● Task goal: Count how many lines in the data below include "acquisto". Answer with the number only.

##### Available records #####

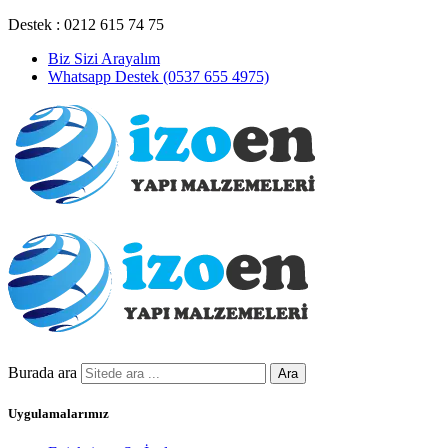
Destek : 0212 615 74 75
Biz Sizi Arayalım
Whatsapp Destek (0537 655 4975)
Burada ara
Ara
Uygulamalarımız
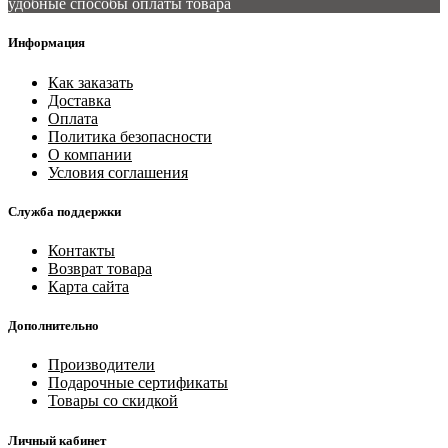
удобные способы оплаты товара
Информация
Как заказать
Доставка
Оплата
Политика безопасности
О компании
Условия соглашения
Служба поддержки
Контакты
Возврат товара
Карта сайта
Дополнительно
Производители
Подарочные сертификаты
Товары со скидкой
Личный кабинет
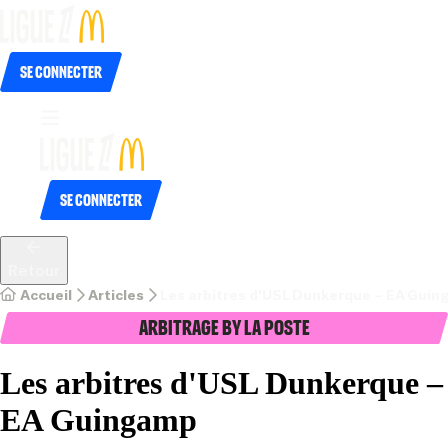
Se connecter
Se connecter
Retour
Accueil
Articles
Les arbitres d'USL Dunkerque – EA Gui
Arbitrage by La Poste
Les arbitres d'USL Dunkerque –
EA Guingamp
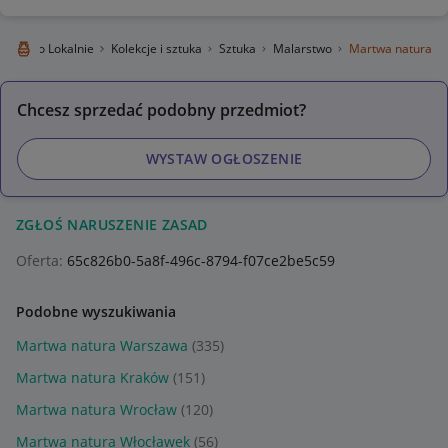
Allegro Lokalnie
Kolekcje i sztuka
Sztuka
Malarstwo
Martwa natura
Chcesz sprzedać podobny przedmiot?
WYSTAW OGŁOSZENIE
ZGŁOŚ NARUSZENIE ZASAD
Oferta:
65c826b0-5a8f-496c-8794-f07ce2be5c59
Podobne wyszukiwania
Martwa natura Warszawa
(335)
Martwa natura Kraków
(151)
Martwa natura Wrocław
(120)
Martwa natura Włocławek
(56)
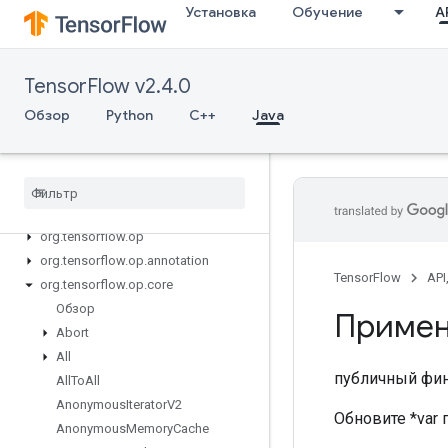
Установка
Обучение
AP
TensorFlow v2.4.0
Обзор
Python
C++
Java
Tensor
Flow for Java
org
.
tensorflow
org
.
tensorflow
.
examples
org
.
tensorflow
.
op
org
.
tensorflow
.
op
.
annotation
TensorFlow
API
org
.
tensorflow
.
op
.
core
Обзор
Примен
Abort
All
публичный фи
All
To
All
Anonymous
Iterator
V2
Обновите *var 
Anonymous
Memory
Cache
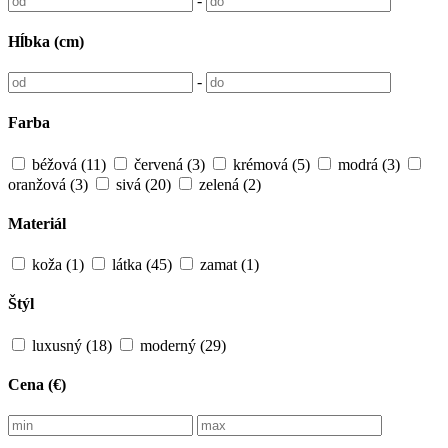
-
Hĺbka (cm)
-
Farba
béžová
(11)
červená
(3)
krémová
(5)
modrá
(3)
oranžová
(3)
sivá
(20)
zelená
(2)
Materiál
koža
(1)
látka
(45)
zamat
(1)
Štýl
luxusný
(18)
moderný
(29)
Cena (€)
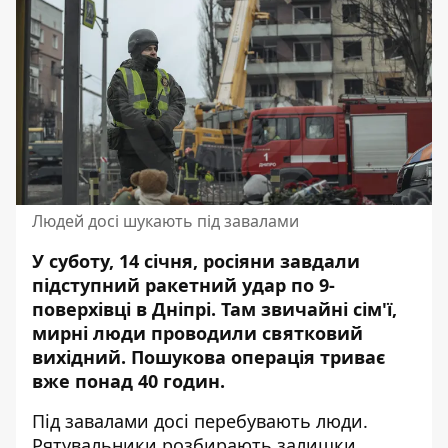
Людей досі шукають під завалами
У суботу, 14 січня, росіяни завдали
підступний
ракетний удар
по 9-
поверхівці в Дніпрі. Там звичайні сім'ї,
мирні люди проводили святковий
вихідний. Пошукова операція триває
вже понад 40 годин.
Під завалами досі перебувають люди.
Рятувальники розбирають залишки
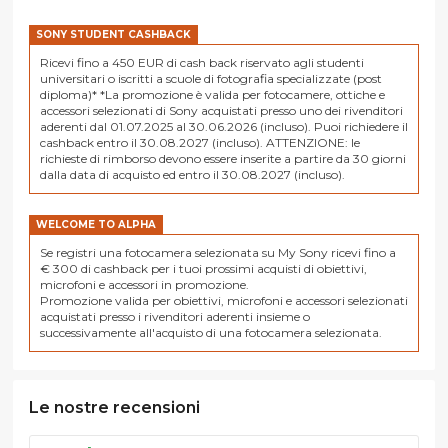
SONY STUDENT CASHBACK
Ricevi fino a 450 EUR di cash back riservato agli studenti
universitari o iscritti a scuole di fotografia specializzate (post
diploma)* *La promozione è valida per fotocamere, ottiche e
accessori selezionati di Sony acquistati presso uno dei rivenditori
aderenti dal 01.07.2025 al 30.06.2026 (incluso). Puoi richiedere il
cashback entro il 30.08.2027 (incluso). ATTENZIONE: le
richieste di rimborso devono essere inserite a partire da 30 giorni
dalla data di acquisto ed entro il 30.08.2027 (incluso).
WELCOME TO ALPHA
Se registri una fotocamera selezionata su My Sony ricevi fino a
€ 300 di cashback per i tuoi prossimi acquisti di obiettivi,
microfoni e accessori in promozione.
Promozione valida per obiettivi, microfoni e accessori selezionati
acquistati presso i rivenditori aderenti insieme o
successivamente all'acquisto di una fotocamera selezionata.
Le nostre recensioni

#####

● Answer below: 2